Electron paramagnetic resonance (EPR) spectroscopy
a method for studying chemical species with unpaired electrons, such as in metal complexes or organic radicals. EPR can be adapted to the measurement of pO2 or O2 imaging in tissue with administration or implantation of paramagnetic molecules.
Endotoxemia
presence of endotoxins such as lipopolysaccharide (LPS) in the blood.
Sepsis
a potentially life-threatening syndrome caused by the inflammatory host response to infection.
Sickle cell disease (SCD)
a genetic disorder involving a single amino acid mutation, leading to hemoglobin polymerization, red blood cell ‘sickling’, and multiorgan injury that can be impacted by Hb and heme.

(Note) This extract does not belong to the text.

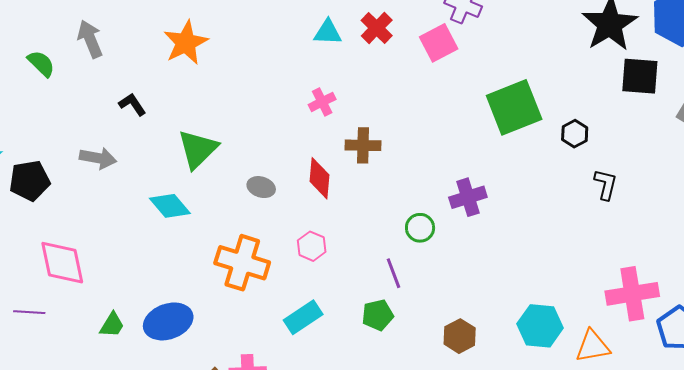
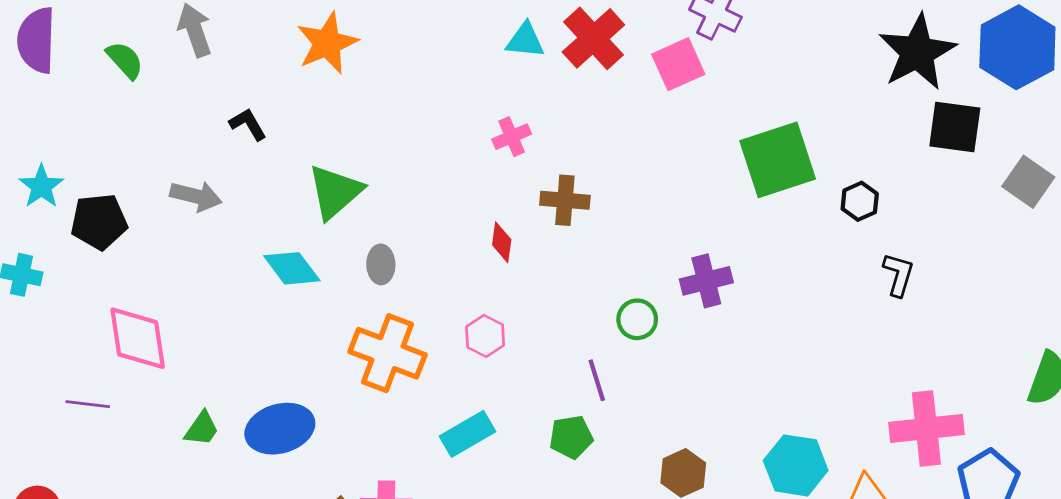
red cross: (377, 28) -> (593, 38), size x1.4
red diamond: (319, 178) -> (502, 242), size x0.7
gray ellipse: (261, 187) -> (381, 264), moved, turned 68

Stopped-flow spectrophotometry
a method of spectrophotometry that allows rapid kinetic measurements (in the millisecond range).
Subarachnoid space
the cerebrospinal fluid-filled space between the skull and the brain, defined by the arachnoid membrane facing the skull and the pia mater facing the brain.
Tense (T-deoxyHb) to relaxed state (R-oxyHb)
hemoglobin exists in two conformational states with higher affinity for oxygen [R-state (relaxed, oxyhemoglobin)], and lower affinity for oxygen [T-state (tense, deoxyhemoglobin)].